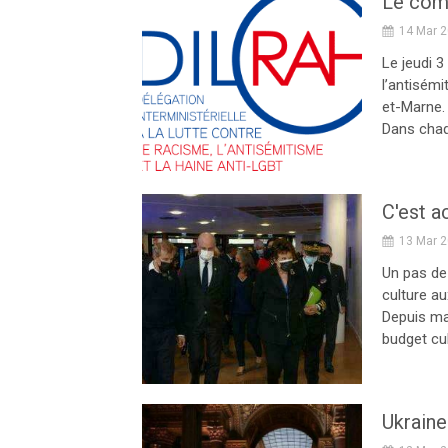
14 Mar 
Le jeudi 3
l’antisémi
et-Marne.
Dans chaq
C'est a
13 Mar 
Un pas de
culture au
Depuis ma
budget cul
Ukraine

---------------

Your answer must be the entries repeated exactly, with no pictures.

14 Mar 
Le jeudi 3
l’antisémi
et-Marne.
Dans chaq
C'est a
13 Mar 
Un pas de
culture au
Depuis ma
budget cul
Ukraine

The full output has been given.